下北沢通信

中西理の下北沢通信

現代演劇やコンテンポラリーダンス、アイドル、ミステリなど様々な文化的事象を批評するサイト。ブログの読者募集中。上記についての原稿執筆引き受けます。転載依頼も大歓迎。simokita123@gmail.comに連絡お願いします。

日本劇作家協会が戯曲デジタルアーカイブ開設

日本劇作家協会が戯曲デジタルアーカイブ開設

日本劇作家協会が戯曲デジタルアーカイブを開設した。ネット上のサイトから検索、掲載された戯曲を自由に読むことができる。これまで劇作家個人が個人あるいは劇団のサイトなどで自ら自作戯曲を公開した例はあったが、日本劇作家協会という公的団体が戯曲アーカイブを開設したことの意味は大きいのではないかと思う。スタート時とあって現在は各作家1~2作程度と限定されているようだが、日本を代表するような劇作家が広く参加する団体が旗振り役となっただけに今後、大規模な戯曲データベースに拡大していく可能性を秘めているのではないか。
 少し気になるのはどの戯曲が選ばれているのかということ。戯曲賞の受賞作品などその作家の代表作品と思われるものが多い半面、例えば坂手洋二氏は「たたかう女」「最後の一人までが全体である」とけっこうレアな作品が選ばれているなど、自選なのか誰かが選んだのかが知りたいケースもある。とはいえ、個人的に嬉しいのは天野天街氏のようにこれまで出版物としてはあまり戯曲が公開されていない人の作品も収録されている*1ことで、ネットから検索可能なのは私自身の批評活動と関連しても大きな意味がありそうなのだ。沈黙劇である太田省吾「水の駅」の戯曲など貴重なテキストも収録されており、興味深い。高間響(笑の内閣)、山田百次(劇団ホエイ、青年団演出部)ら個人的に注目している若手の戯曲作品が収録されているのも嬉しい。畑澤聖悟の高校演劇コンクール参加作品である「もしイタ~もし高校野球の女子マネージャーが青森の「イタコ」を呼んだら」「河童」が入っているのも画期的なことではないかと思う。高校演劇コンクール参加作品の代表的な作品は現在も高校生らの手で演じ続けられることも多く、そうした作品もアーカイブにもっと入り、プロの劇作家の作品と同等の基準で演劇ファンの眼にさらされるといいのではないかと思う。
 また、日本劇作家協会らしく戯曲デジタルアーカイブ設立の目的としては「適切な方法で演劇作品として上演してもらいたい」ということも掲げられており、上演に必要な出演者人数やジャンルごとに検索することも可能となっていることも特筆すべきことかもしれない。以前は学生劇団が横内謙介成井豊鴻上尚史といった人気作家の戯曲を上演しているのをよく見たが、最近は若手の人気作家の作品がそうした学生劇団などにより、上演されるという機会も一時期より減っているのではないか*2

戯曲デジタルアーカイブは「一人でも多くの方に、末永く戯曲を味わってほしい、また適切な方法で演劇作品として上演してもらいたい」という思いで運営されています。
ぜひ、気軽に戯曲を楽しんでください。そして、気に入った作品は多くの方に広めてください。
願わくは、ギリシャの戯曲の殆どが失われながらも引き継がれてきたように、現代の作家によって生み出された素晴らしい戯曲たちも、人類共有の財産として未来に引き継がれていきますように。
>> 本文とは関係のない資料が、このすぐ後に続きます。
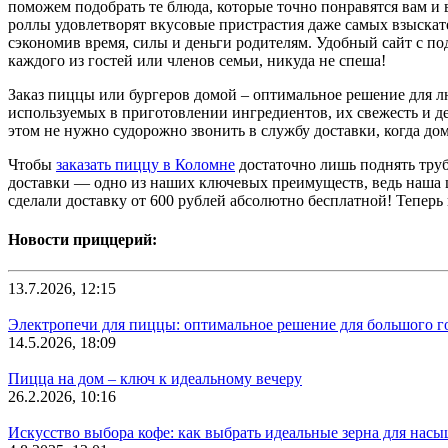
поможем подобрать те блюда, которые точно понравятся вам и
роллы удовлетворят вкусовые пристрастия даже самых взыскат
сэкономив время, силы и деньги родителям. Удобный сайт с п
каждого из гостей или членов семьи, никуда не спеша!
Заказ пиццы или бургеров домой – оптимальное решение для л
используемых в приготовлении ингредиентов, их свежесть и де
этом не нужно судорожно звонить в службу доставки, когда до
Чтобы
заказать пиццу в Коломне
достаточно лишь поднять труб
доставки — одно из наших ключевых преимуществ, ведь наша 
сделали доставку от 600 рублей абсолютно бесплатной! Тепер
Новости приццерий:
13.7.2026, 12:15
Электропечи для пиццы: оптимальное решение для большого г
14.5.2026, 18:09
Пицца на дом – ключ к идеальному вечеру
26.2.2026, 10:16
Искусство выбора кофе: как выбрать идеальные зерна для нас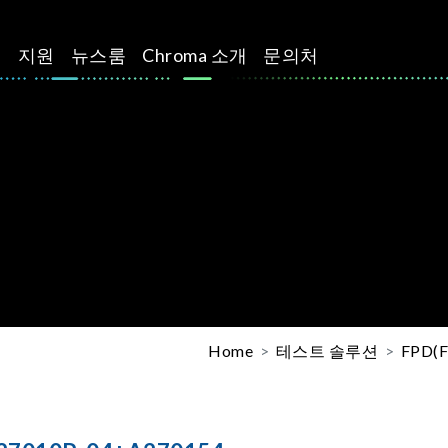
션
지원
뉴스룸
Chroma 소개
문의처
Home
테스트 솔루션
FPD(F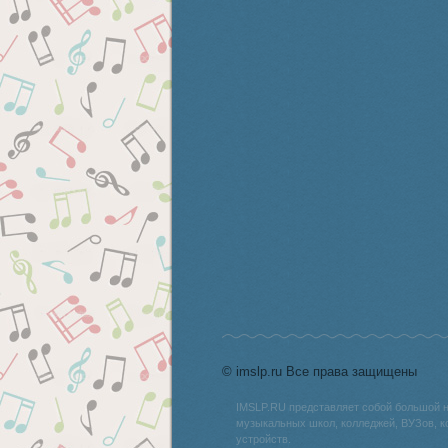
© imslp.ru Все права защищены
IMSLP.RU представляет собой большой 
музыкальных школ, колледжей, ВУЗов, к
устройств.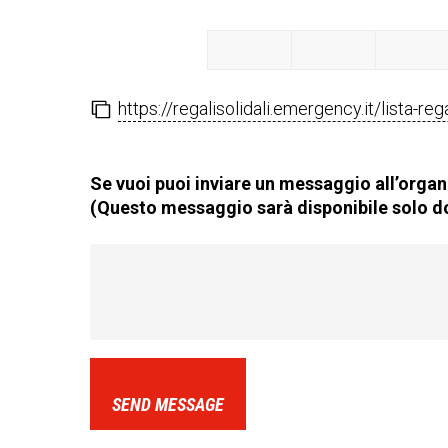
https://regalisolidali.emergency.it/lista-re
Se vuoi puoi inviare un messaggio all’organi
(Questo messaggio sarà disponibile solo do
SEND MESSAGE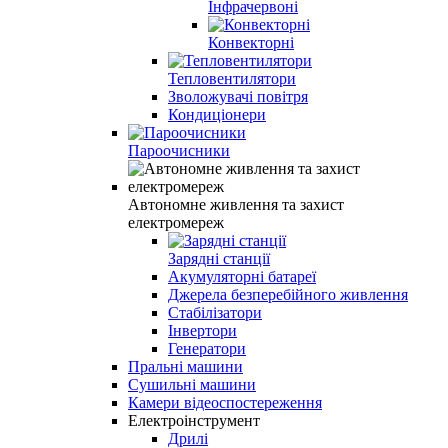
Інфрачервоні
Конвекторні
Тепловентилятори
Зволожувачі повітря
Кондиціонери
Пароочисники
Автономне живлення та захист
електромереж
Зарядні станції
Акумуляторні батареї
Джерела безперебійного живлення
Стабілізатори
Інвертори
Генератори
Пральні машини
Сушильні машини
Камери відеоспостереження
Електроінструмент
Дрилі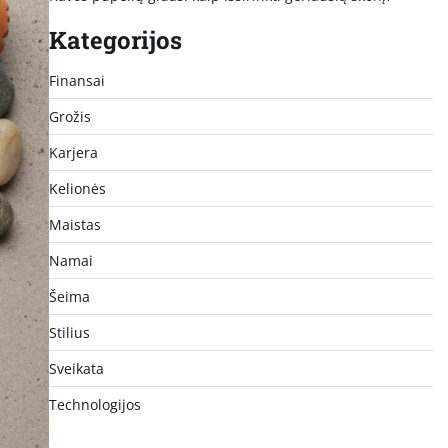
Kategorijos
Finansai
Grožis
Karjera
Kelionės
Maistas
Namai
Šeima
Stilius
Sveikata
Technologijos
作品の無断上演、無断使用は、著作権法に基づき罰せられる場合があります。法律を守って楽しくご活用ください。
戯曲デジタルアーカイブについて
戯曲デジタルアーカイブは、以下の2つの目的で設立されました。
未来の演劇人のために、戯曲のアーカイブを残し、貴重な戯曲の散逸を防ぐ。 読者が上演したい場合の上演許諾に対するアクセスやルールを明文化し、上演につながる生きたアーカイブとする。戯曲デジタルアーカイブは、一般社団法人日本劇作家協会が企画・制作・運営しています。

playtextdigitalarchive.com

*1:天野天街「コンデンス」https://playtextdigitalarchive.com/drama/download/177

*2:統計的な資料があるわけではないので、私自身がそういう学生劇団などの公演に足を運ばなくなったというだけかもしれないが。